#### EXERCISE INPUTS ####
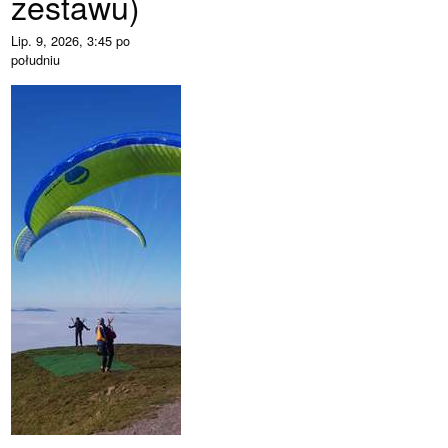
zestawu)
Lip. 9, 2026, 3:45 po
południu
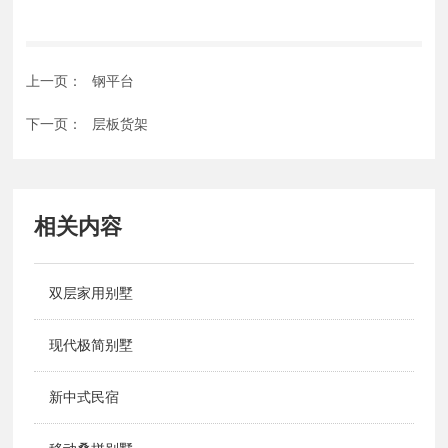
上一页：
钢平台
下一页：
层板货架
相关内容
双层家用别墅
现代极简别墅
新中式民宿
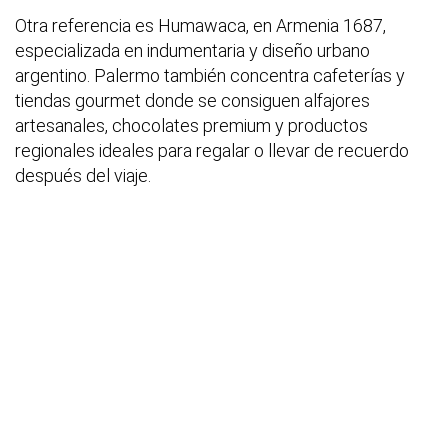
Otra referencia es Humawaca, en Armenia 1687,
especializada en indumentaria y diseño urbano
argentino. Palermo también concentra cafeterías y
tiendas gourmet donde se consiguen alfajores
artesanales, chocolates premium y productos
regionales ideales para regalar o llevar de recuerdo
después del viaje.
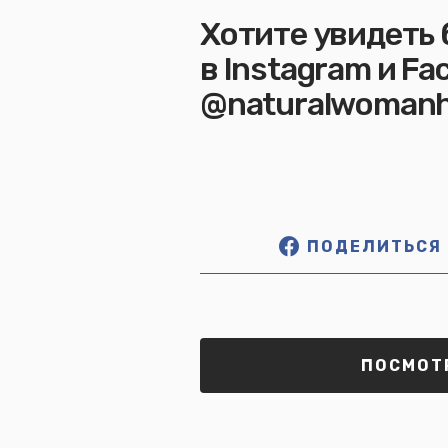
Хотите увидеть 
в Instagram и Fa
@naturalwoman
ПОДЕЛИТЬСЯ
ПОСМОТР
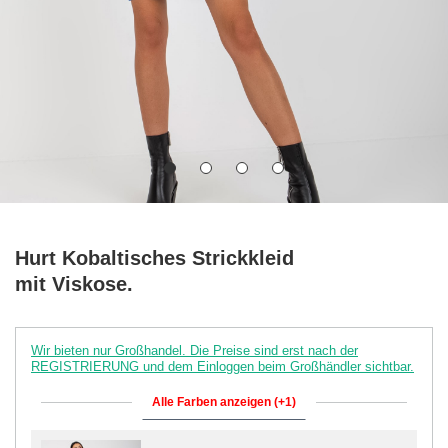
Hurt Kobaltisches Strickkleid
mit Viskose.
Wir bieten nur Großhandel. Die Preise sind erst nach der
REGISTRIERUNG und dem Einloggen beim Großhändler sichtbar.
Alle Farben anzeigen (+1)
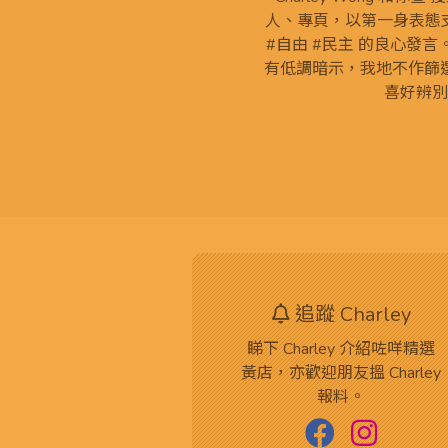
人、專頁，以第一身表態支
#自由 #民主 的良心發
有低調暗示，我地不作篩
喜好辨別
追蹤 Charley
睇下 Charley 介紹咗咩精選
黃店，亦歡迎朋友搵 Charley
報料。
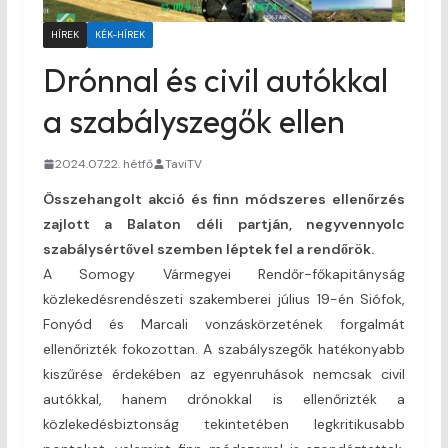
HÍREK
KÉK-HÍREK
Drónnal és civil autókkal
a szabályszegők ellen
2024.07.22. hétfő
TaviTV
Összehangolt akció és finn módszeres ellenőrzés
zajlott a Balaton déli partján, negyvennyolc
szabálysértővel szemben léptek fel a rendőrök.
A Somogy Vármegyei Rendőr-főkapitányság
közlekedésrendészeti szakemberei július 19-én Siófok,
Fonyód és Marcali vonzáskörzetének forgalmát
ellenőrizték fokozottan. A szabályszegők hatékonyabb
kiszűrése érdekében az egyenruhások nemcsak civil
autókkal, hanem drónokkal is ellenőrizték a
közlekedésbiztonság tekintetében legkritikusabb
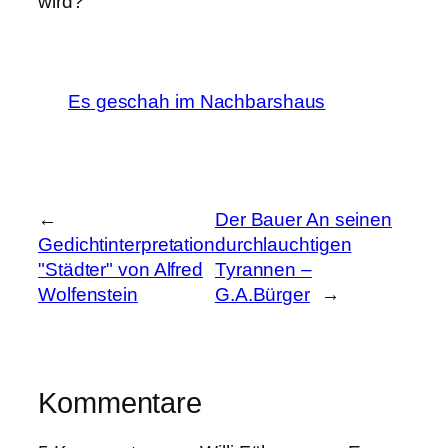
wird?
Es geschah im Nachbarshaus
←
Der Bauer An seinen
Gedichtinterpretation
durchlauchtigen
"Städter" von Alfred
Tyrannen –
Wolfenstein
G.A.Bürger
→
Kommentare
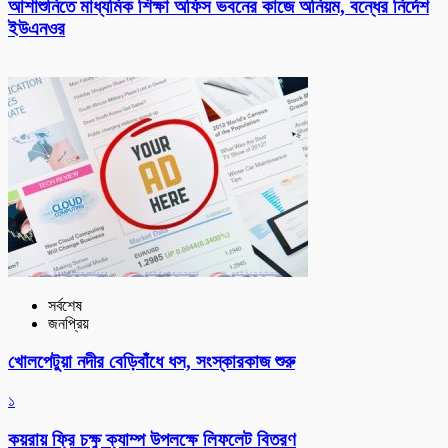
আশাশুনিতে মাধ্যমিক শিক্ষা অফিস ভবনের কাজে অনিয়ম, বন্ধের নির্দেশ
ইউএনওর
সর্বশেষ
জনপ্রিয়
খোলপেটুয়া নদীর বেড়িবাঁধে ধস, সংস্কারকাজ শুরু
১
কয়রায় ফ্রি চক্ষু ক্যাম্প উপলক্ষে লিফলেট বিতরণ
####
EXERCISE DIRECTIONS:
Starting at the top of the listing above, reproduce each line up to and including the one with "argentino. Palermo también"; omit the pictures.

THE ANSWER:
zestawu)
Lip. 9, 2026, 3:45 po
południu
上一页：
钢平台
下一页：
层板货架
相关内容
双层家用别墅
现代极简别墅
新中式民宿
Otra referencia es Humawaca, en Armenia 1687,
especializada en indumentaria y diseño urbano
argentino. Palermo también concentra cafeterías y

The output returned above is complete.